Blood Seeker is the winner of the 13th Smart Wireless Engineering Education Program (SWEEP) Awards. With the theme “Changing Lives Through Digital Innovations,” the competition is created to provide college students the platform to create innovative applications. It is a long running collaboration between Smart and the academe to raise the standards of engineering and information technology in the country.

To help the finalists improve their projects, Smart introduced them to technical and marketing investors such as executive director of IdeaSpace Foundation Diane Estaquio and TimeFree Innovations CEO Chino Atilano. These mentors gave them advice in a special session at the Asian Institute of  Management where they were taught the importance of knowing their market and their competitor.

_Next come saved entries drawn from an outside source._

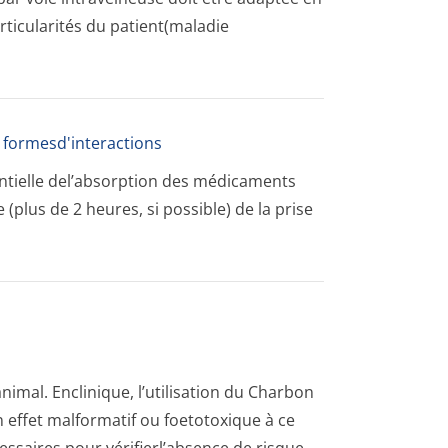
articularités du patient(maladie
s formesd'interactions
entielle del’absorption des médicaments
(plus de 2 heures, si possible) de la prise
animal. Enclinique, l’utilisation du Charbon
 effet malformatif ou foetotoxique à ce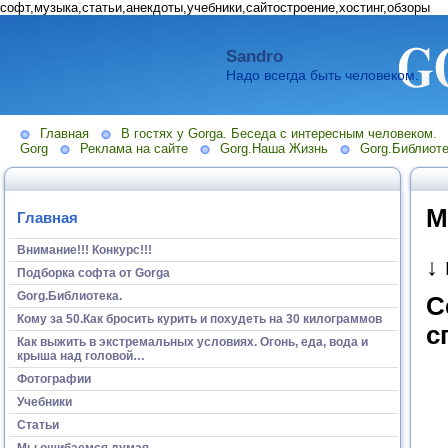
софт,музыка,статьи,анекдоты,учебники,сайтостроение,хостинг,обзоры
Sandro
Надо всегда быть человеком.
Главная
В гостях у Gorga. Беседа с интересным человеком.
Gorg
Реклама на сайте
Gorg.Наша Жизнь
Gorg.Библиоте
М
Главная
Внимание!!! Конкурс!!!
↓
Подборка софта от Gorga
Gorg.Библиотека.
С
Кому за 50.Как бросить курить и похудеть на 30 килограммов
с
Как выжить в экстремальных условиях. Огонь, еда, вода и
крыша над головой…
Фотографии
Учебники
Статьи
Мы ошибаемся думая...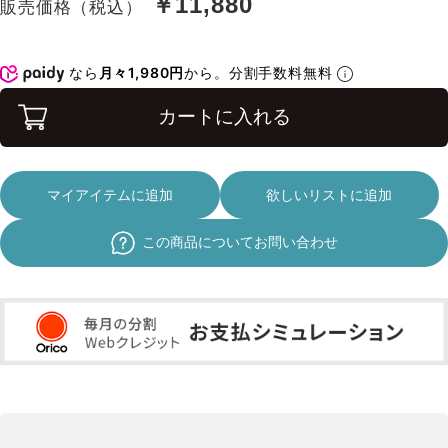
￥11,880
販売価格（税込）
なら
月々1,980円
から。分割手数料無料
カートに入れる
マイアイテムに追加
欲しいリストに追加
この商品についてお問い合わせ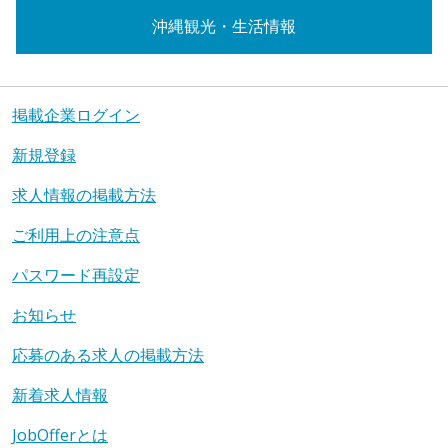
沖縄観光・生活情報
掲載企業ログイン
新規登録
求人情報の掲載方法
ご利用上の注意点
パスワード再設定
お知らせ
応募のある求人の掲載方法
新着求人情報
JobOfferとは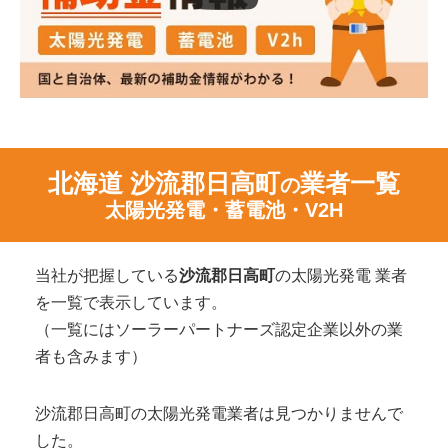
北海道 沙流郡日高町
業者一覧
の
太陽光発電・蓄電池・V2H
当社が把握している
沙流郡日高町
の太陽光発電 業者
を一覧で表示しています。
（一覧にはソーラーパートナーズ認定企業以外の業
者も含みます）
沙流郡日高町の太陽光発電業者は見つかりませんで
した。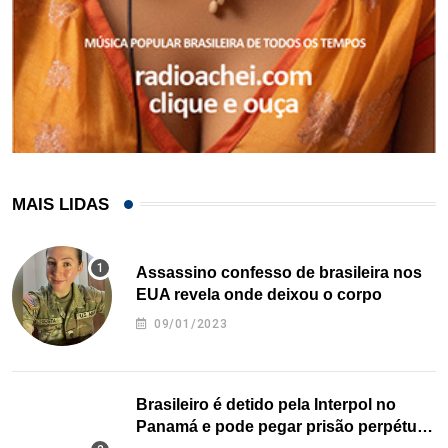
MAIS LIDAS
Assassino confesso de brasileira nos
EUA revela onde deixou o corpo
09/01/2023
Brasileiro é detido pela Interpol no
Panamá e pode pegar prisão perpétua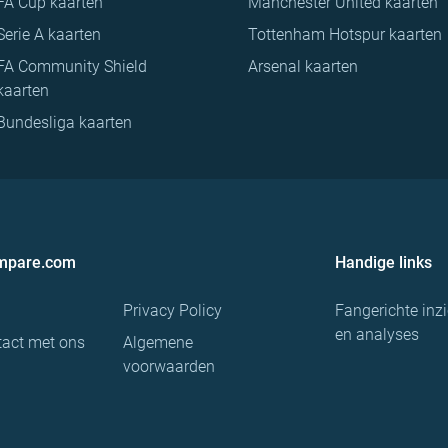
FA Cup kaarten
Manchester United kaarten
Serie A kaarten
Tottenham Hotspur kaarten
FA Community Shield
Arsenal kaarten
kaarten
Bundesliga kaarten
ompare.com
Handige links
Privacy Policy
Fangerichte inz
en analyses
act met ons
Algemene
voorwaarden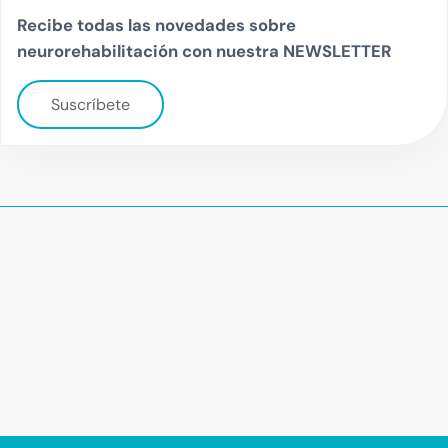
Recibe todas las novedades sobre
neurorehabilitación con nuestra NEWSLETTER
Suscríbete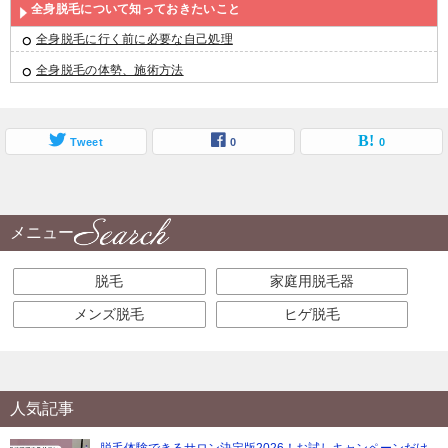
全身脱毛について知っておきたいこと
全身脱毛に行く前に必要な自己処理
全身脱毛の体勢、施術方法
Tweet
0
0
メニュー
脱毛
家庭用脱毛器
メンズ脱毛
ヒゲ脱毛
人気記事
脱毛体験できるサロン決定版2026！お試しキャンペーンだけ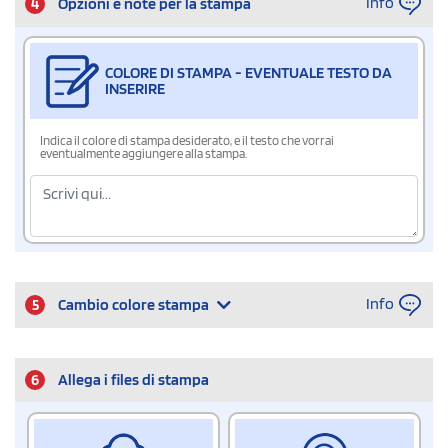
Info
4
Opzioni e note per la stampa
COLORE DI STAMPA - EVENTUALE TESTO DA
INSERIRE
Indica il colore di stampa desiderato, e il testo che vorrai
eventualmente aggiungere alla stampa.
Info
5
Cambio colore stampa
6
Allega i files di stampa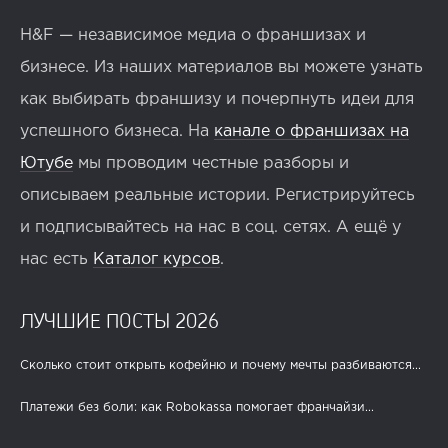
H&F — независимое медиа о франшизах и
бизнесе. Из наших материалов вы можете узнать
как выбирать франшизу и почерпнуть идеи для
успешного бизнеса. На
канале о франшизах на
Ютубе
мы проводим честные разборы и
описываем реальные истории. Регистрируйтесь
и подписывайтесь на нас в соц. сетях. А ещё у
нас есть
Каталог курсов
.
ЛУЧШИЕ ПОСТЫ 2026
Сколько стоит открыть кофейню и почему мечты разбиваются...
Платежи без боли: как Robokassa помогает франчайзи...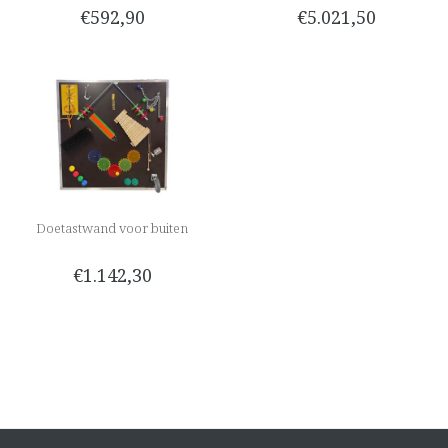
€592,90
€5.021,50
Doetastwand voor buiten
€1.142,30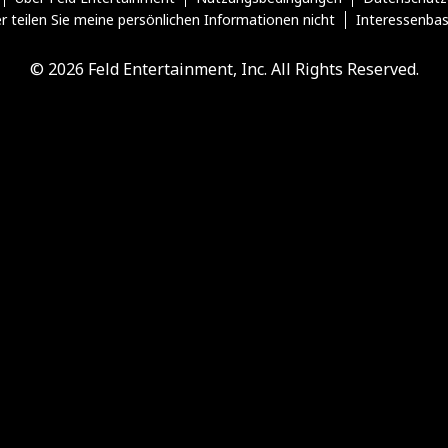
r teilen Sie meine persönlichen Informationen nicht
Interessenba
© 2026 Feld Entertainment, Inc. All Rights Reserved.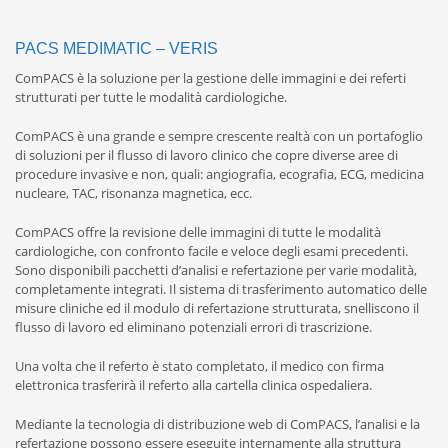
PACS MEDIMATIC – VERIS
ComPACS è la soluzione per la gestione delle immagini e dei referti
strutturati per tutte le modalità cardiologiche.
ComPACS è una grande e sempre crescente realtà con un portafoglio
di soluzioni per il flusso di lavoro clinico che copre diverse aree di
procedure invasive e non, quali: angiografia, ecografia, ECG, medicina
nucleare, TAC, risonanza magnetica, ecc.
ComPACS offre la revisione delle immagini di tutte le modalità
cardiologiche, con confronto facile e veloce degli esami precedenti.
Sono disponibili pacchetti d’analisi e refertazione per varie modalità,
completamente integrati. Il sistema di trasferimento automatico delle
misure cliniche ed il modulo di refertazione strutturata, snelliscono il
flusso di lavoro ed eliminano potenziali errori di trascrizione.
Una volta che il referto è stato completato, il medico con firma
elettronica trasferirà il referto alla cartella clinica ospedaliera.
Mediante la tecnologia di distribuzione web di ComPACS, l’analisi e la
refertazione possono essere eseguite internamente alla struttura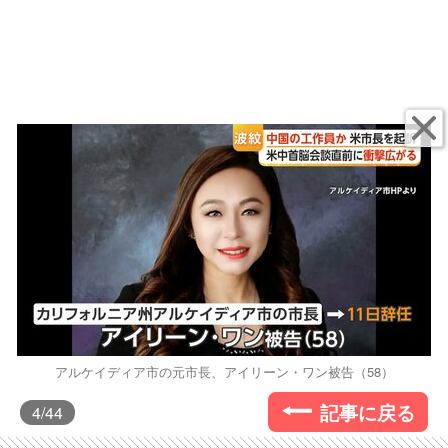
アルケイディア市の元市長、アイリーン・ワン被告（58）
記事に戻る
4
/44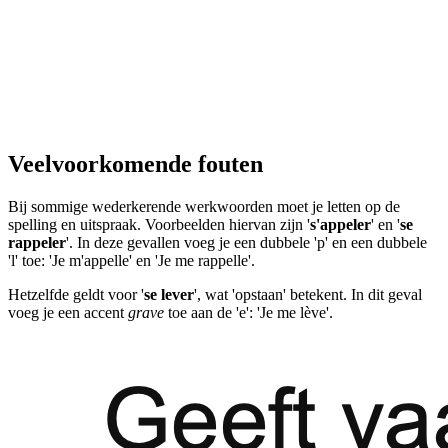
Veelvoorkomende fouten
Bij sommige wederkerende werkwoorden moet je letten op de
spelling en uitspraak. Voorbeelden hiervan zijn '
s'appeler
' en '
se
rappeler
'. In deze gevallen voeg je een dubbele 'p' en een dubbele
'l' toe: 'Je m'appelle' en 'Je me rappelle'.
Hetzelfde geldt voor '
se lever
', wat 'opstaan' betekent. In dit geval
voeg je een accent
grave
toe aan de 'e': 'Je me lève'.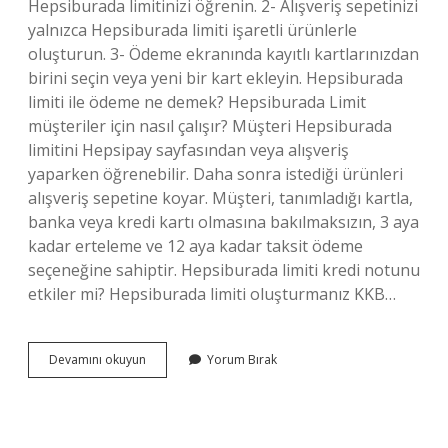
Hepsiburada limitinizi öğrenin. 2- Alışveriş sepetinizi
yalnızca Hepsiburada limiti işaretli ürünlerle
oluşturun. 3- Ödeme ekranında kayıtlı kartlarınızdan
birini seçin veya yeni bir kart ekleyin. Hepsiburada
limiti ile ödeme ne demek? Hepsiburada Limit
müşteriler için nasıl çalışır? Müşteri Hepsiburada
limitini Hepsipay sayfasından veya alışveriş
yaparken öğrenebilir. Daha sonra istediği ürünleri
alışveriş sepetine koyar. Müşteri, tanımladığı kartla,
banka veya kredi kartı olmasına bakılmaksızın, 3 aya
kadar erteleme ve 12 aya kadar taksit ödeme
seçeneğine sahiptir. Hepsiburada limiti kredi notunu
etkiler mi? Hepsiburada limiti oluşturmanız KKB…
Hepsiburada
Devamını okuyun
Yorum Bırak
Ek
Ödeme
Limiti
Nedir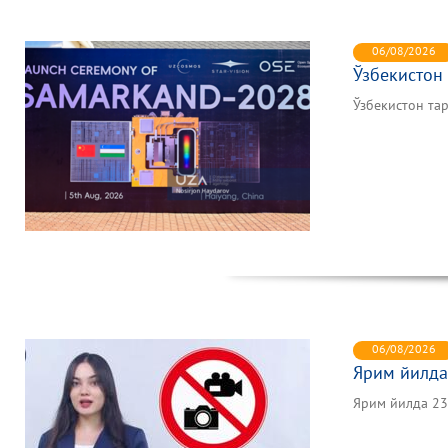
06/08/2026
Ўзбекистон
Ўзбекистон та
06/08/2026
Ярим йилда
Ярим йилда 2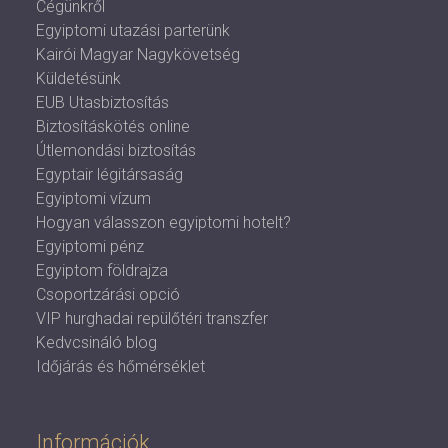
Cégünkről
Egyiptomi utazási parterünk
Kairói Magyar Nagykövetség
Küldetésünk
EUB Utasbiztosítás
Biztosításkötés online
Útlemondási biztosítás
Egyptair légitársaság
Egyiptomi vízum
Hogyan válasszon egyiptomi hotelt?
Egyiptomi pénz
Egyiptom földrajza
Csoportzárási opció
VIP hurghadai repülőtéri transzfer
Kedvcsináló blog
Időjárás és hőmérséklet
Információk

The 1st runner up for the competition is BuyOng of Buy Online N’Go from Batangas State University that allows users to grocery shop from home. The 2nd runner up is the app Traffix created by the students from Ateneo de Manila University that allows drivers to have an optimal route for them when having multiple destinations using heuristic algorithms. Team AgriLife which aims to help Filipino farmers by connecting them to potential investors and cooperatives from Wesleyan University received a special award from Ericsson.